Um, did you see Ariel’s version of a high profile fashion types? Some ‘Muscle Mary’ in camouflage pants and a tight t-shirt. The other looked like a D list model booker.
Ariel’s reaction to being told ‘no’ to the cabana was priceless. He looks at Hardy with a matching eye roll then pauses for a second like a bitch and tells hardy, “Ok – F*ck You.”
Dude, you just got prime seating and a free bottle. What the hell?
And I have one question, if you are so rich and so amazing and the best thing since slice bread and grew up having EVERYTHING, why do you need a comp bottle? Save it for a lucky tourist.
MY B DAY PARTY AND EVERYTHING IN BETWEEN
First of all, I need to confess something. My birthday is actually in July. I celebrate in September and that’s because I actually turn my birthday parties into charity events. And no one is in Miami in July, but they are back in September.
Instead of gifts I asked all my guests to donate money to my charity of choice, the Diabetes Research Institute. That night we raised $5,000. Two of my closest friends both lost their fathers to Diabetes
Did you like my version of the “Fashion Show?” At least you could understand me (unlike Merlin and Reco) when I said I looked “so Brad Pitt…” Not so much. It must have been the champagne getting to my head. It was pretty funny that I could think such an absurdity.
Speaking of champagne, I’m slightly upset with my parenting skills. I didn’t raise Austin well. He didn’t want a sip of the bubbly.
The outfit I decided for my birthday was Lanvin and those YSL high tops, which I have totally retired. But I did love that big Tom Ford bowtie.

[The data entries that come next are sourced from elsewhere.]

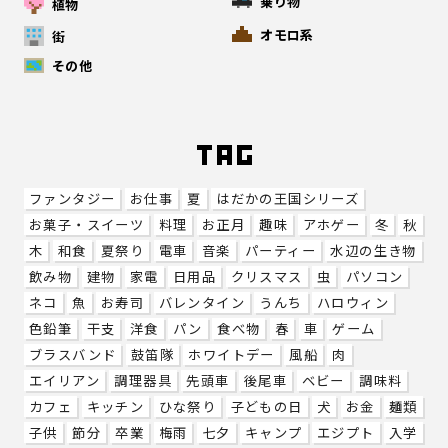
乗り物
植物
オモロ系
街
その他
ファンタジー
お仕事
夏
はだかの王国シリーズ
お菓子・スイーツ
料理
お正月
趣味
アホゲー
冬
秋
木
和食
夏祭り
電車
音楽
パーティー
水辺の生き物
飲み物
建物
家電
日用品
クリスマス
虫
パソコン
ネコ
魚
お寿司
バレンタイン
うんち
ハロウィン
色鉛筆
干支
洋食
パン
食べ物
春
車
ゲーム
ブラスバンド
鼓笛隊
ホワイトデー
風船
肉
エイリアン
調理器具
先頭車
後尾車
ベビー
調味料
カフェ
キッチン
ひな祭り
子どもの日
犬
お金
麺類
子供
節分
卒業
梅雨
七夕
キャンプ
エジプト
入学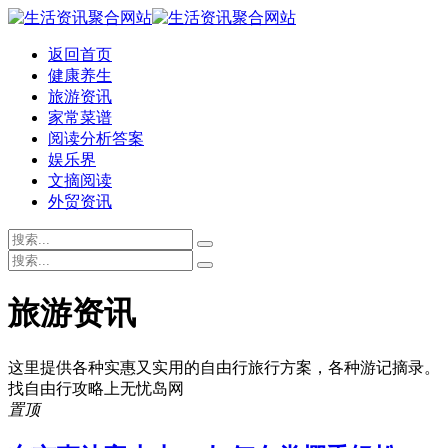
返回首页
健康养生
旅游资讯
家常菜谱
阅读分析答案
娱乐界
文摘阅读
外贸资讯
旅游资讯
这里提供各种实惠又实用的自由行旅行方案，各种游记摘录。
找自由行攻略上无忧岛网
置顶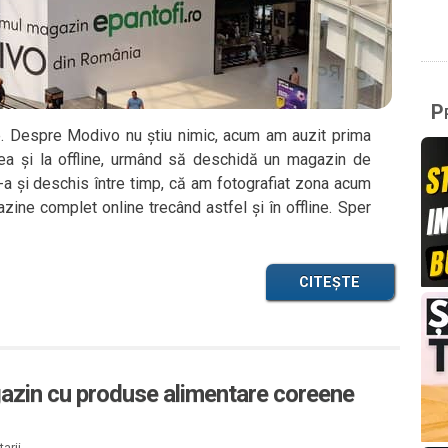
Pr
. Despre Modivo nu știu nimic, acum am auzit prima
ea și la offline, urmând să deschidă un magazin de
a și deschis între timp, că am fotografiat zona acum
azine complet online trecând astfel și în offline. Sper
CITEȘTE
azin cu produse alimentare coreene
arii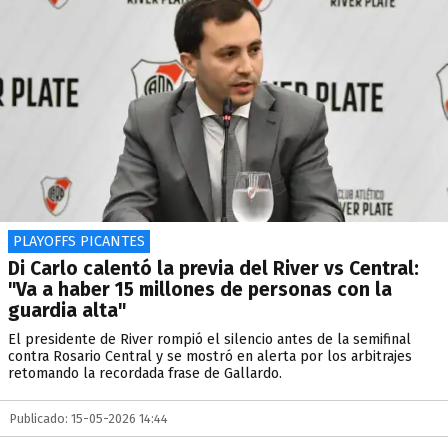
PLAYOFFS PICANTES
Di Carlo calentó la previa del River vs Central:
"Va a haber 15 millones de personas con la
guardia alta"
El presidente de River rompió el silencio antes de la semifinal
contra Rosario Central y se mostró en alerta por los arbitrajes
retomando la recordada frase de Gallardo.
Publicado: 15-05-2026 14:44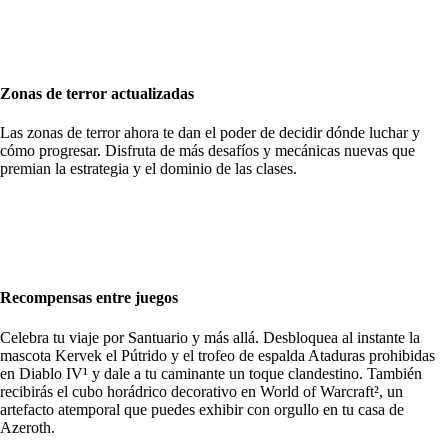
Zonas de terror actualizadas
Las zonas de terror ahora te dan el poder de decidir dónde luchar y
cómo progresar. Disfruta de más desafíos y mecánicas nuevas que
premian la estrategia y el dominio de las clases.
Recompensas entre juegos
Celebra tu viaje por Santuario y más allá. Desbloquea al instante la
mascota Kervek el Pútrido y el trofeo de espalda Ataduras prohibidas
en Diablo IV¹ y dale a tu caminante un toque clandestino. También
recibirás el cubo horádrico decorativo en World of Warcraft², un
artefacto atemporal que puedes exhibir con orgullo en tu casa de
Azeroth.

It’s bitchy, classic, twisted and relevant.
And what about this line when Katrina asks me about my invite list and defends Ariel saying “we are all made out of the same fabric.” My answer, and I swear this is not a scripted show: “I would be cashmere. Ariel is a poly blend.”
So true, right?
If you are wondering why I was a sweaty mess during the planning of my birthday party it was because it was maybe 99 degrees with 100% humidity. But nothing could have irritated me more than someone suggesting costumes with Afros! Then blinking things? What??? I thought I was in Bar Mitzvah hell planning.
But I don’t want to be a bitch, everyone donated their time for charity. Those girls in those outfits - now they were smoking.
By the way, I am so over disco balls. They are so out and so not chic. What’s in is multi media and I’m really into projections. That’s old too but if you are hip, there are ways to make it way cool and fresh (by the way I am writing a book proposal on ways to make yourself relevant so wish me luck!).
The bday drama I wasn’t into so much. George coming with some other blonde girl, or as he says, “a hotter blond girl?” I mean dude, couldn’t you come alone? Why did you have to pimp out on me and bring that chick Jasmine?
But I will tell you I loved how the show closed. There were the girls, Sorah, Katrina and Maria, gossiping under our breath about George's date while posing for pictures and myself. That was a fun little moment.
Anyway, I loved Maria’s answer about that chick Jasmine regarding how long we might see her: “She’s just a fill in.”
Until then, thanks for all your comments and keep it coming. Have a fun week. Watch lots of re runs. I love doing that.